[Spambayes] Need testers!
Tim Peters
tim.one@comcast.net
Mon, 16 Sep 2002 14:45:01 -0400
[Neale Pickett]
> Here's the result of my inbox vs. spambox. The inbox is my 1000
> personal messages, and some back posts to the thttpd list and the
> virgule-dev list. I've checked them all over for spam and I'm pretty
> sure (but not certain) that they're clean. The spambox is my spam
> folder, which I'm pretty sure (but again not certain) is totally dirty.

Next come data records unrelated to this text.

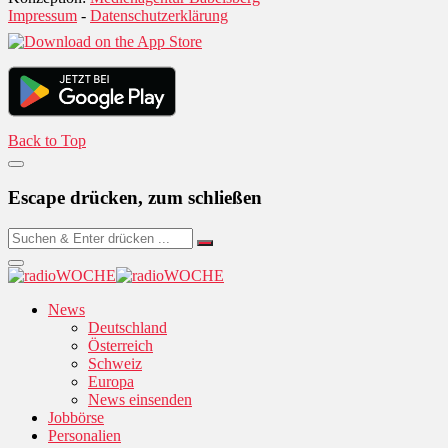
Impressum
-
Datenschutzerklärung
Back to Top
Escape drücken, zum schließen
News
Deutschland
Österreich
Schweiz
Europa
News einsenden
Jobbörse
Personalien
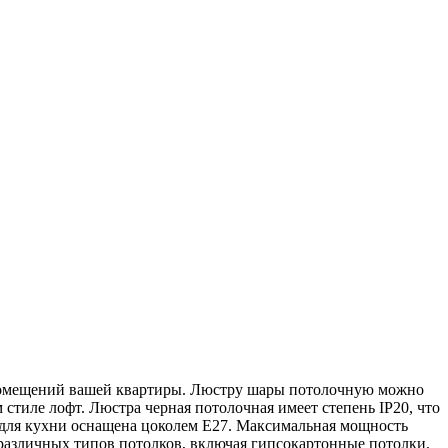
помещений вашей квартиры. Люстру шары потолочную можно
 стиле лофт. Люстра черная потолочная имеет степень IP20, что
а для кухни оснащена цоколем Е27. Максимальная мощность
 различных типов потолков, включая гипсокартонные потолки,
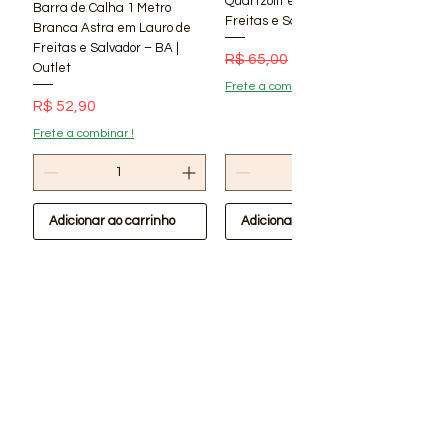
Quartzolit em Lauro de
Barra de Calha 1 Metro
Freitas e Salvador – BA | Lí
Branca Astra em Lauro de
Freitas e Salvador – BA |
Preço normal
Preço promocional
R$ 65,00
R$ 56,90
Outlet
Frete a combinar !
Preço
R$ 52,90
Frete a combinar !
Adicionar ao carrinho
Adicionar ao carrinho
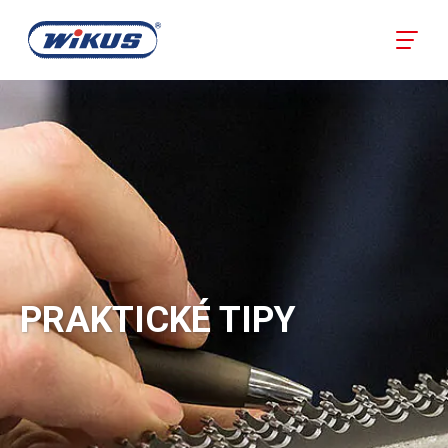
PRAKTICKÉ TIPY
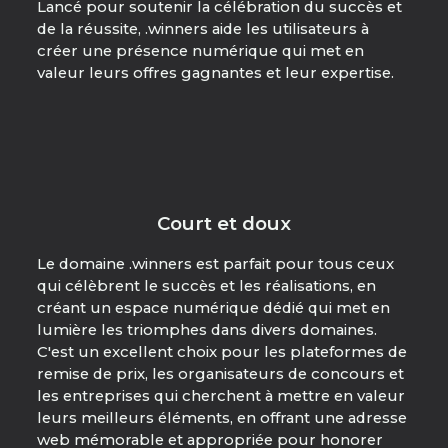
Lancé pour soutenir la célébration du succès et
de la réussite, .winners aide les utilisateurs à
créer une présence numérique qui met en
valeur leurs offres gagnantes et leur expertise.
Court et doux
Le domaine .winners est parfait pour tous ceux
qui célèbrent le succès et les réalisations, en
créant un espace numérique dédié qui met en
lumière les triomphes dans divers domaines.
C'est un excellent choix pour les plateformes de
remise de prix, les organisateurs de concours et
les entreprises qui cherchent à mettre en valeur
leurs meilleurs éléments, en offrant une adresse
web mémorable et appropriée pour honorer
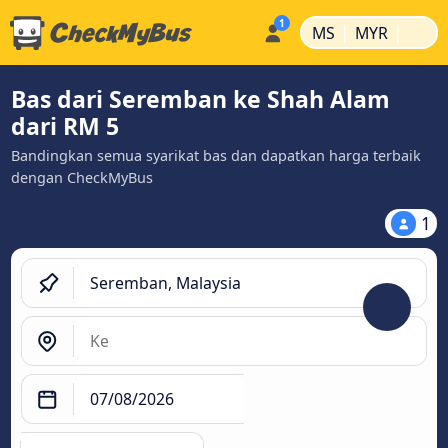
|
|
MS
MYR
Bas dari Seremban ke Shah Alam
dari RM 5
Bandingkan semua syarikat bas dan dapatkan harga terbaik
dengan CheckMyBus
1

> For the second run I added the lines:
>
> [Classifier]
> adjust_probs_by_evidence_mass: True
> min_spamprob: 0.001
> max_spamprob: 0.999
> hambias: 1.5
>
> to bayescustomize.ini.
>
>
> results1s -> results2s
> -> <stat> tested 382 hams & 417 spams against 1002 hams & 1000 spams
> -> <stat> tested 327 hams & 690 spams against 1002 hams & 1000 spams
> -> <stat> tested 1002 hams & 1000 spams against 382 hams & 417 spams
> -> <stat> tested 327 hams & 690 spams against 382 hams & 417 spams
> -> <stat> tested 1002 hams & 1000 spams against 327 hams & 690 spams
> -> <stat> tested 382 hams & 417 spams against 327 hams & 690 spams
> -> <stat> tested 382 hams & 417 spams against 1002 hams & 1000 spams
> -> <stat> tested 327 hams & 690 spams against 1002 hams & 1000 spams
> -> <stat> tested 1002 hams & 1000 spams against 382 hams & 417 spams
> -> <stat> tested 327 hams & 690 spams against 382 hams & 417 spams
> -> <stat> tested 1002 hams & 1000 spams against 327 hams & 690 spams
> -> <stat> tested 382 hams & 417 spams against 327 hams & 690 spams
I *assume* you're not using timcv.py to run the tests, and aren't using "the
standard" one-msg-per-file setup, and so also can't use rebal.py to balance
the # of hams and spams across sets, and also aren't doing cross validation
runs here (this looks like you were running a 3x3 test grid).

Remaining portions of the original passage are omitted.